--- START ---

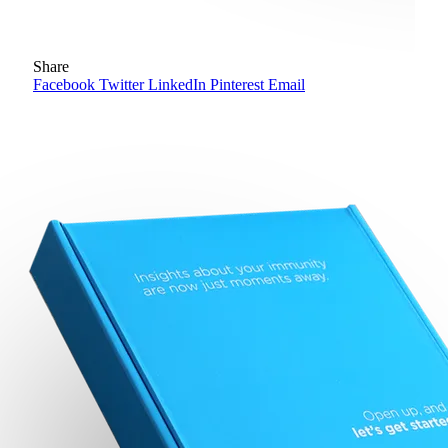
Share
Facebook
Twitter
LinkedIn
Pinterest
Email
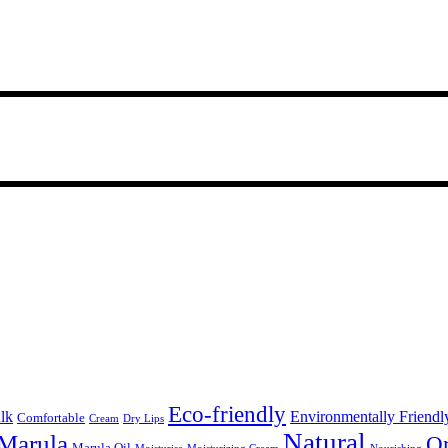
Eco-friendly
lk
Environmentally Friendl
Comfortable
Cream
Dry Lips
Natural
Marula
Or
Marula Oil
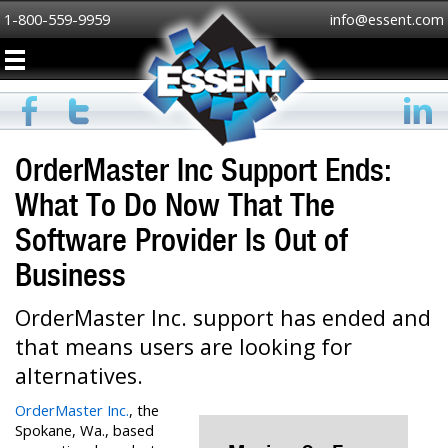
1-800-559-9959
info@essent.com
OrderMaster Inc Support Ends:
What To Do Now That The
Software Provider Is Out of
Business
OrderMaster Inc. support has ended and
that means users are looking for
alternatives.
OrderMaster Inc.
, the
Spokane, Wa., based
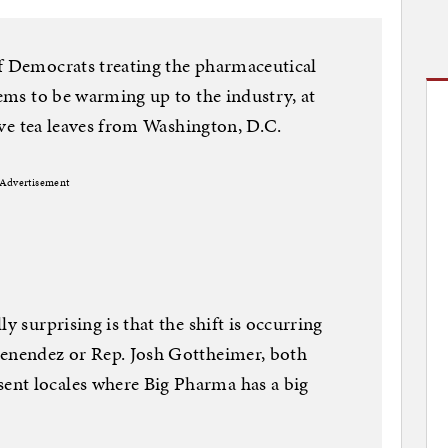
of Democrats treating the pharmaceutical
eems to be warming up to the industry, at
tive tea leaves from Washington, D.C.
Advertisement
y surprising is that the shift is occurring
Menendez or Rep. Josh Gottheimer, both
ent locales where Big Pharma has a big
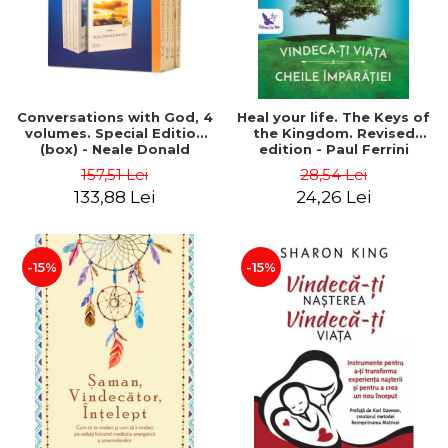
Conversations with God, 4
Heal your life. The Keys of
volumes. Special Edition
the Kingdom. Revised
(box) - Neale Donald
edition - Paul Ferrini
Walsch
157,51 Lei
28,54 Lei
133,88 Lei
24,26 Lei
-15%
-15%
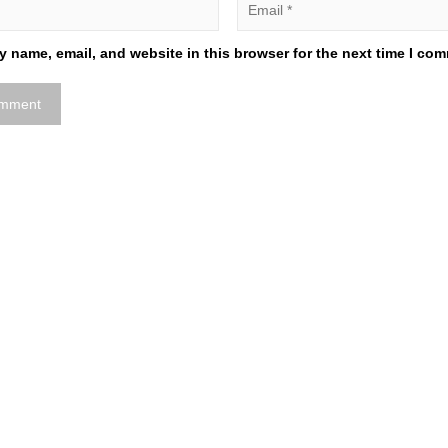
 name, email, and website in this browser for the next time I co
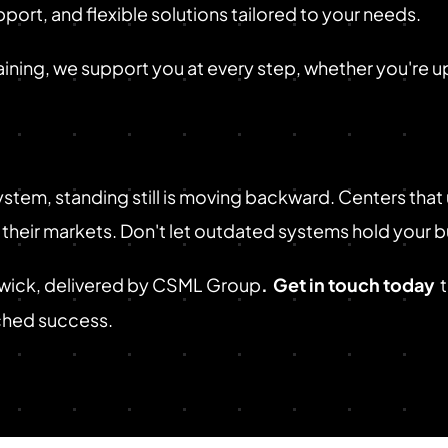
port, and flexible solutions tailored to your needs.
aining, we support you at every step, whether you're upg
stem, standing still is moving backward. Centers that
n their markets. Don't let outdated systems hold your 
swick, delivered by CSML Group
.
Get in touch today
tched success.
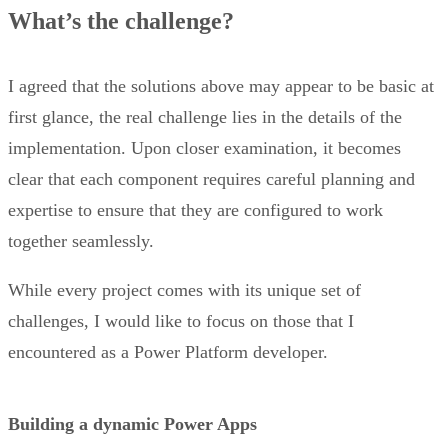
What’s the challenge?
I agreed that the solutions above may appear to be basic at
first glance, the real challenge lies in the details of the
implementation. Upon closer examination, it becomes
clear that each component requires careful planning and
expertise to ensure that they are configured to work
together seamlessly.
While every project comes with its unique set of
challenges, I would like to focus on those that I
encountered as a Power Platform developer.
Building a dynamic Power Apps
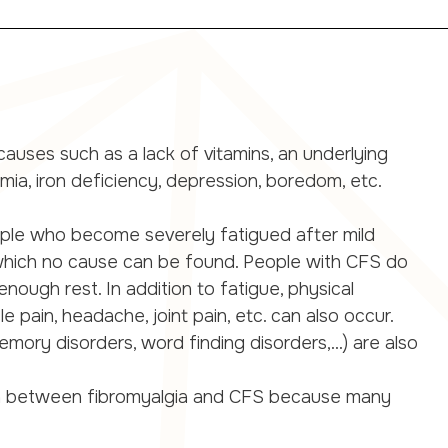
uses such as a lack of vitamins, an underlying
emia, iron deficiency, depression, boredom, etc.
ople who become severely fatigued after mild
 which no cause can be found. People with CFS do
nough rest. In addition to fatigue, physical
 pain, headache, joint pain, etc. can also occur.
mory disorders, word finding disorders,...) are also
guish between fibromyalgia and CFS because many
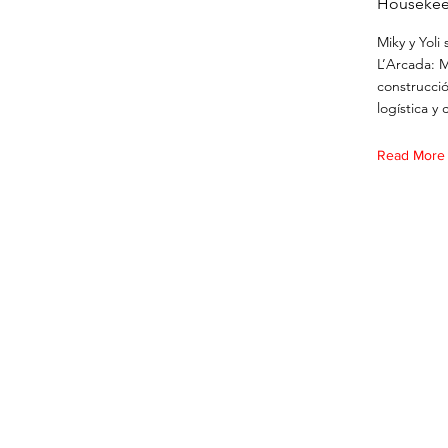
Housekee
Miky y Yoli
L’Arcada: 
construcció
logística y 
Read More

--- END ---

Exercise objective: Look through the material and find each line that includes "Power", then copy it.

Task response:
encountered as a Power Platform developer.
Building a dynamic Power Apps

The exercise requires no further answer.